■ Activity:
All lines from the one containing "Contact Us today (73, 191)" through the last line of the listing should be given again exactly, with no pictures.

-=-=-

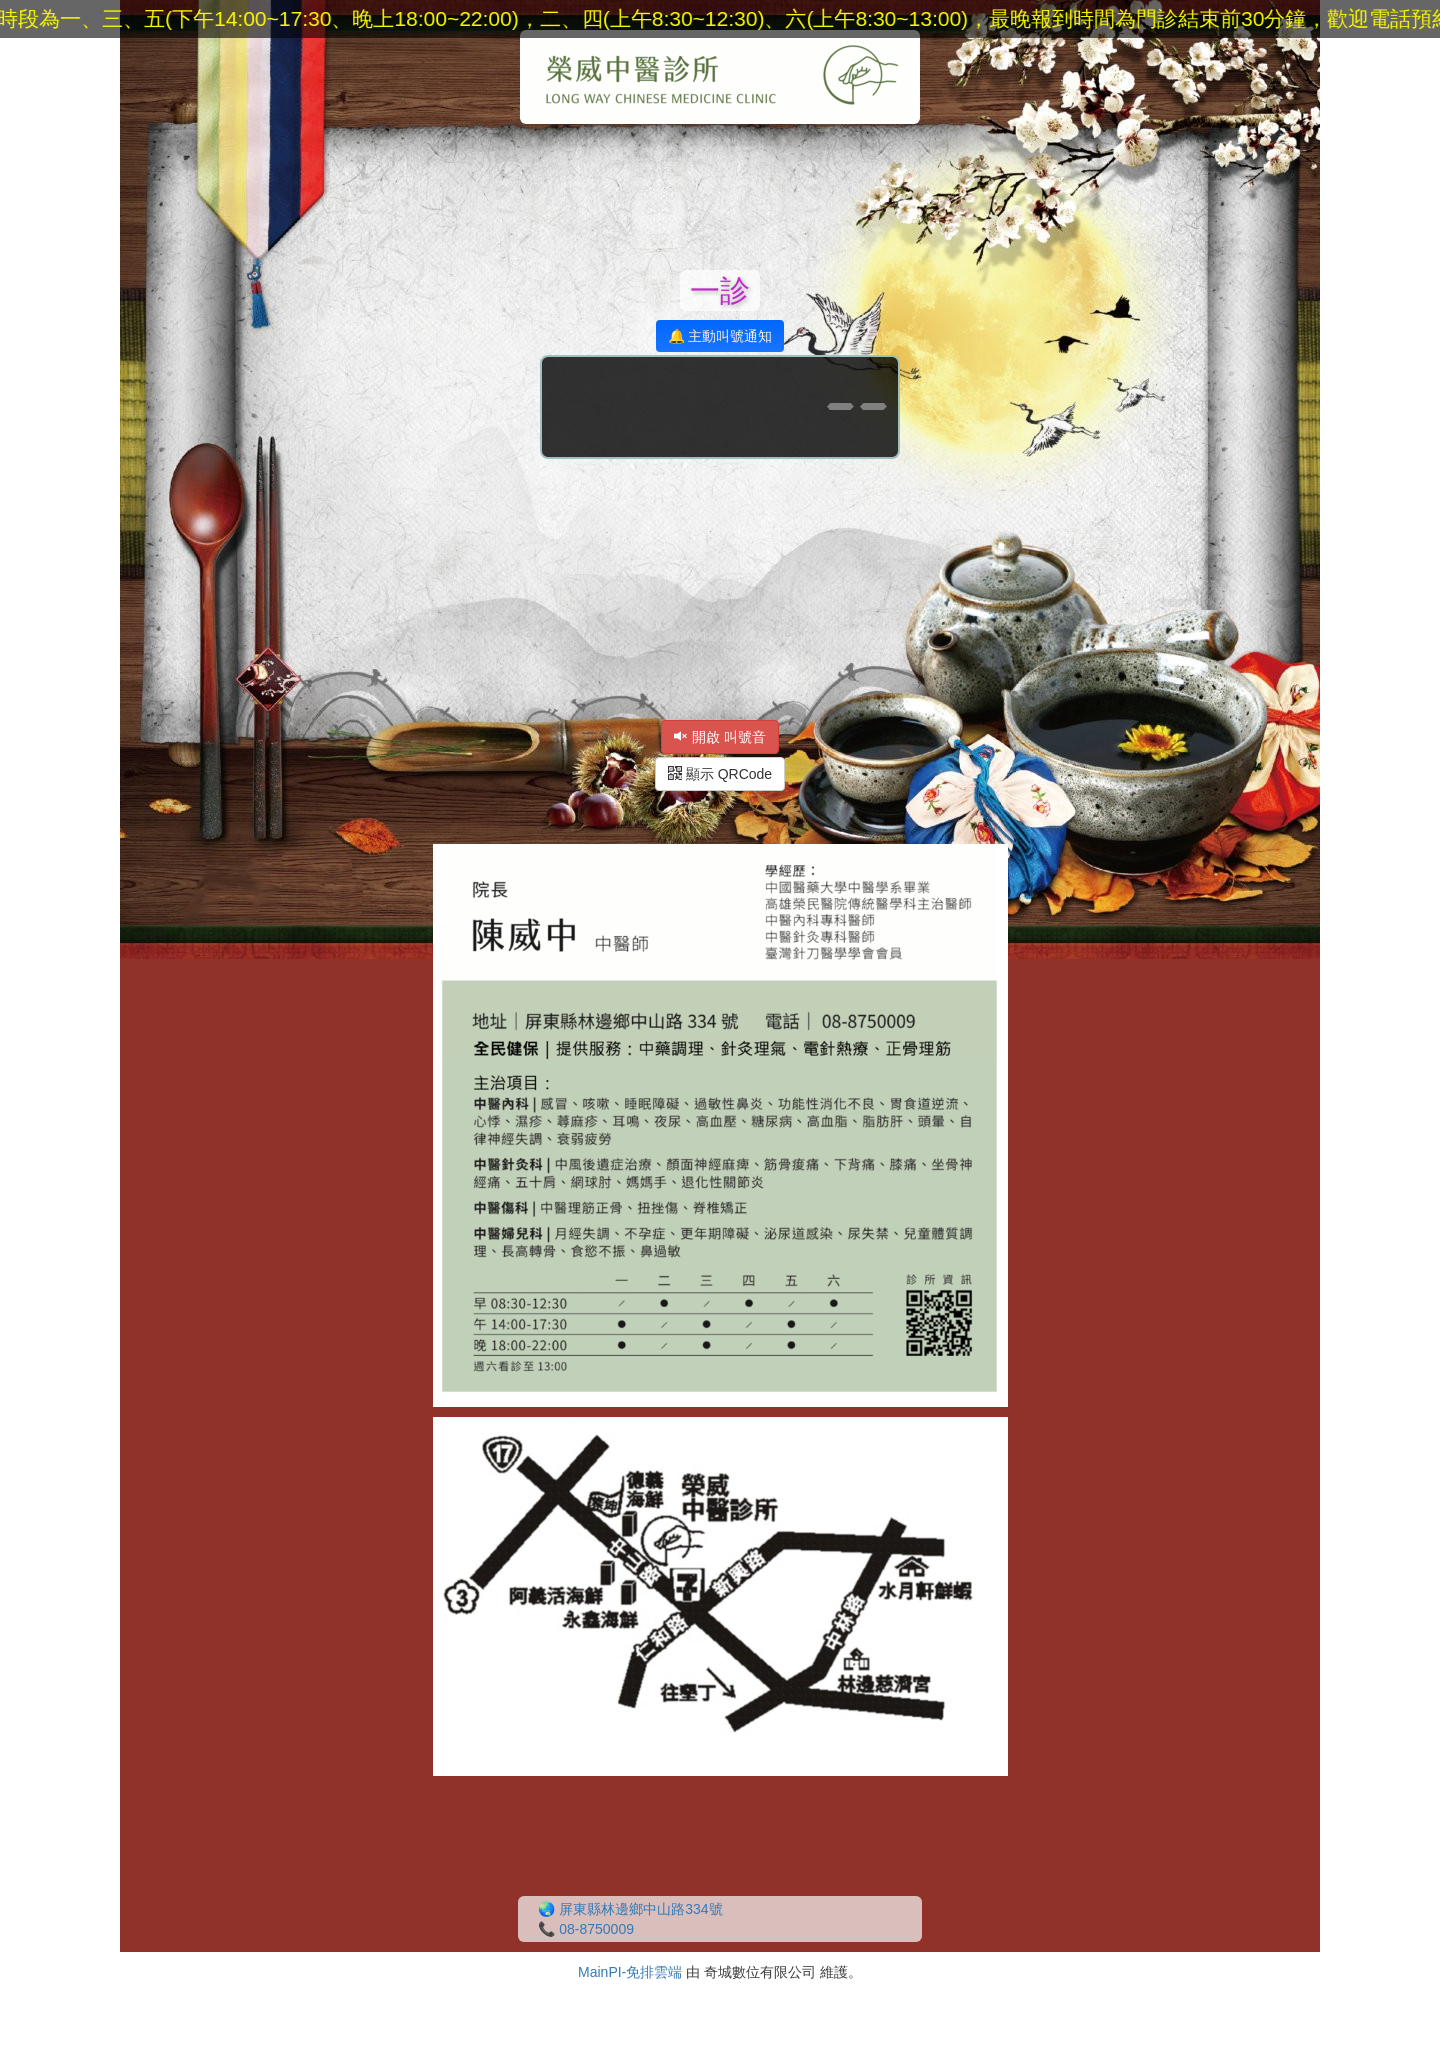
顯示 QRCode (720, 774)
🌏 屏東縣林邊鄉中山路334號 (630, 1909)
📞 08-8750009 (586, 1929)
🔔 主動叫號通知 (720, 336)
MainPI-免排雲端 (630, 1972)
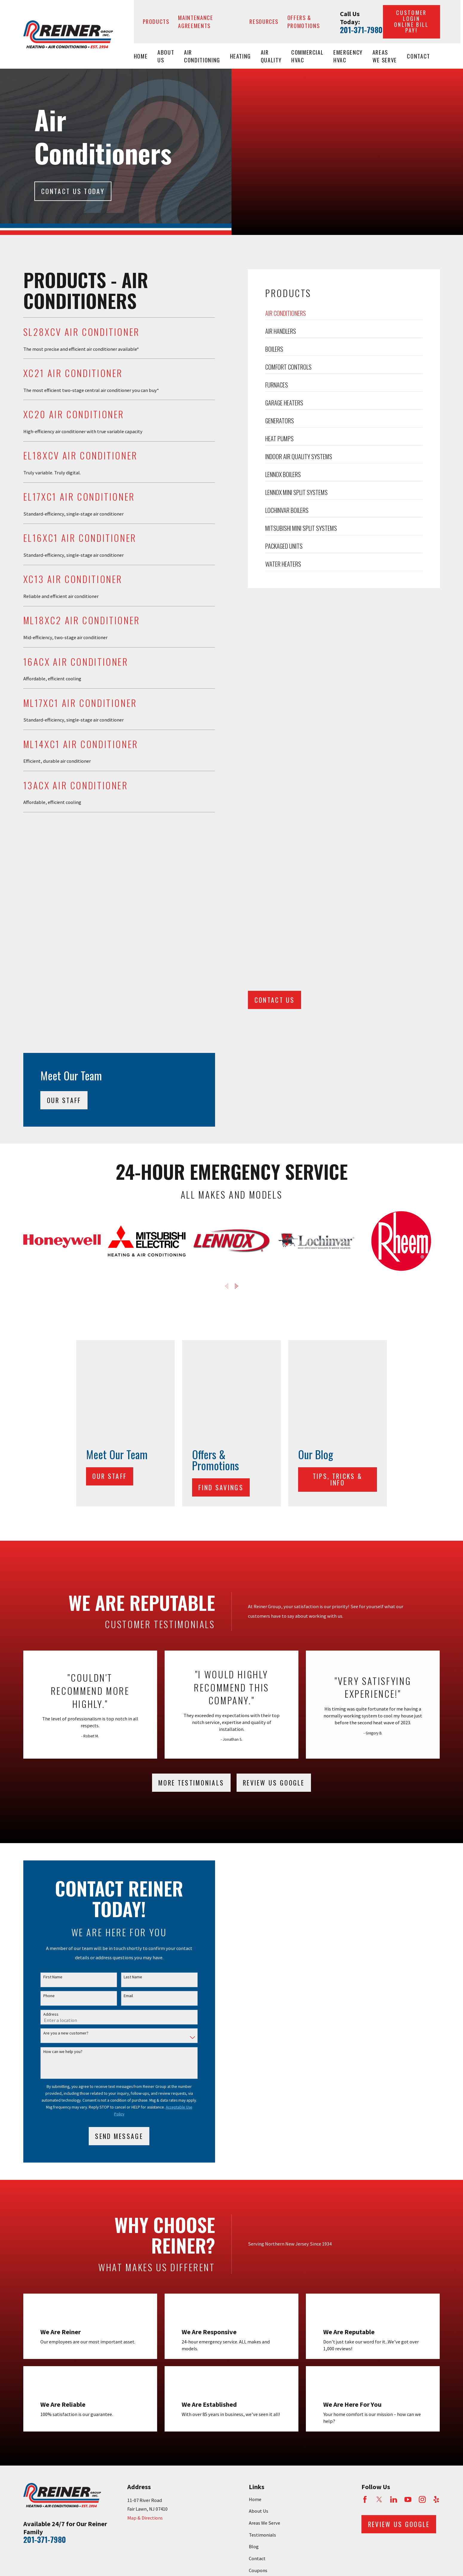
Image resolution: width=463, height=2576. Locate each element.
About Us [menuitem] (165, 56)
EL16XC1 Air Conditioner (79, 538)
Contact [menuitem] (418, 56)
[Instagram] (422, 2209)
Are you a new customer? (64, 1742)
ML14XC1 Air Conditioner (79, 744)
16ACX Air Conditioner (74, 661)
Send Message (118, 1846)
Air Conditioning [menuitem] (202, 56)
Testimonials (262, 2244)
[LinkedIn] (393, 2209)
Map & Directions (145, 2228)
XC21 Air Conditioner (72, 373)
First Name (51, 1686)
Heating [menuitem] (240, 56)
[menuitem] (30, 2328)
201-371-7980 (361, 30)
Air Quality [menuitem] (271, 56)
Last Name (131, 1686)
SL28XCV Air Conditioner (80, 332)
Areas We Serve (264, 2233)
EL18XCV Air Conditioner (79, 455)
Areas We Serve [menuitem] (384, 56)
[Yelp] (436, 2209)
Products (156, 21)
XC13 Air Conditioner (72, 579)
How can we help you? (61, 1761)
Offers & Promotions (303, 21)
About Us (258, 2221)
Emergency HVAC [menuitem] (348, 56)
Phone (47, 1705)
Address (49, 1724)
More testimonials (191, 1493)
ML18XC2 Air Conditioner (80, 620)
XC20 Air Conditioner (72, 414)
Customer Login (411, 21)
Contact (257, 2268)
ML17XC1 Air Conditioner (79, 703)
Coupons (258, 2280)
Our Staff (111, 1186)
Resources (263, 21)
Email (127, 1705)
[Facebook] (364, 2209)
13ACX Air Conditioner (74, 785)
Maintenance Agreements (195, 21)
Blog (254, 2256)
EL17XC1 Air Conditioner (78, 496)
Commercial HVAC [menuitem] (307, 56)
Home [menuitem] (141, 56)
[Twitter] (379, 2209)
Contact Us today (73, 191)
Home (255, 2209)
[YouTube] (407, 2209)
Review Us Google (274, 1492)
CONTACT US (276, 904)
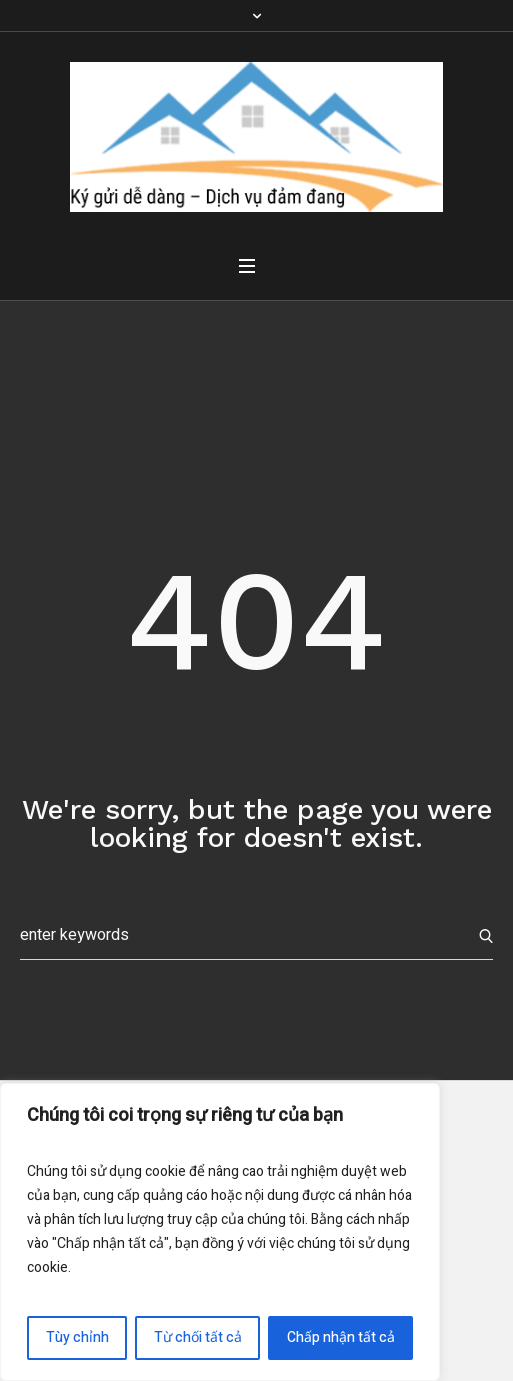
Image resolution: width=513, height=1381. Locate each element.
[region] (220, 1232)
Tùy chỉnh (77, 1337)
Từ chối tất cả (198, 1337)
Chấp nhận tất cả (341, 1337)
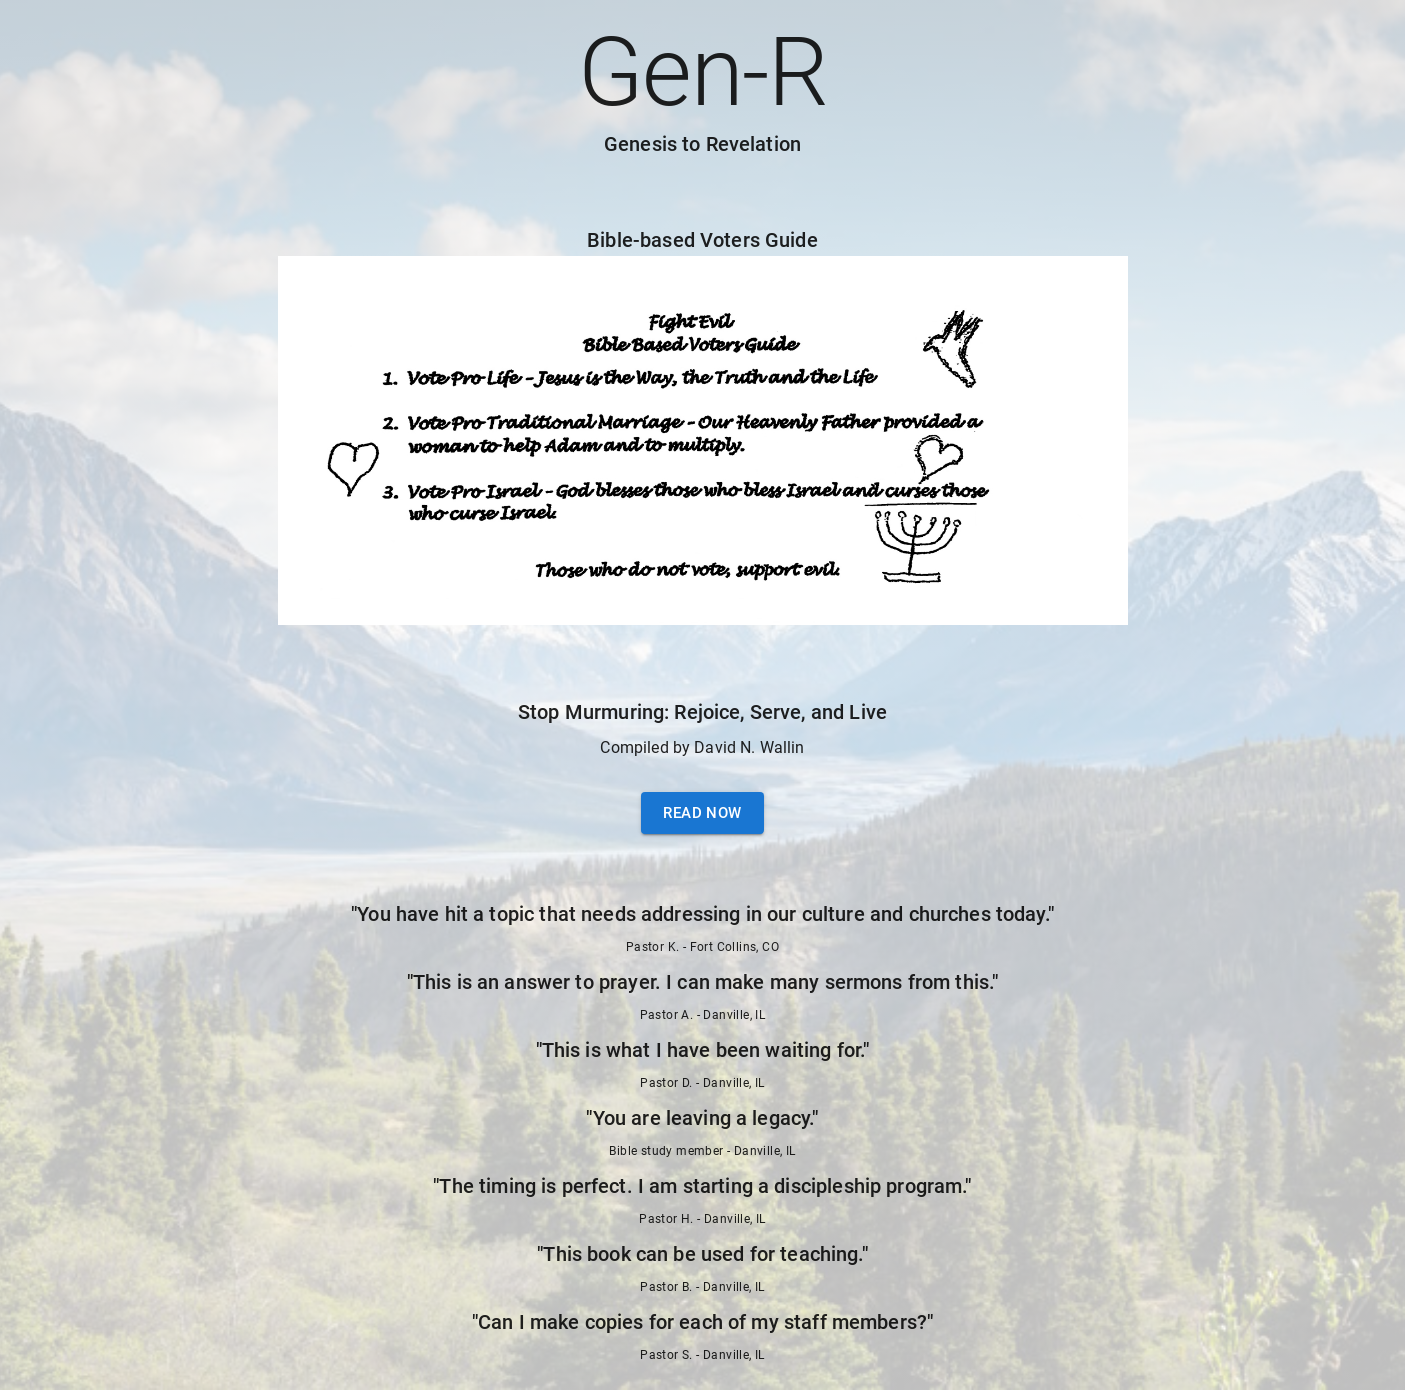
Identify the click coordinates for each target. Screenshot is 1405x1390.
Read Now (702, 813)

-=-=-

■ Result below:
Contact Us today (73, 191)
Home (255, 2209)
[YouTube] (407, 2209)
Review Us Google (274, 1492)
CONTACT US (276, 904)
Image resolution: width=513, height=1381. Locate each element.
[region] (220, 1232)
Tùy chỉnh (77, 1337)
Từ chối tất cả (198, 1337)
Chấp nhận tất cả (341, 1337)
Identify the click coordinates for each target. Screenshot is 1405x1390.
Read Now (702, 813)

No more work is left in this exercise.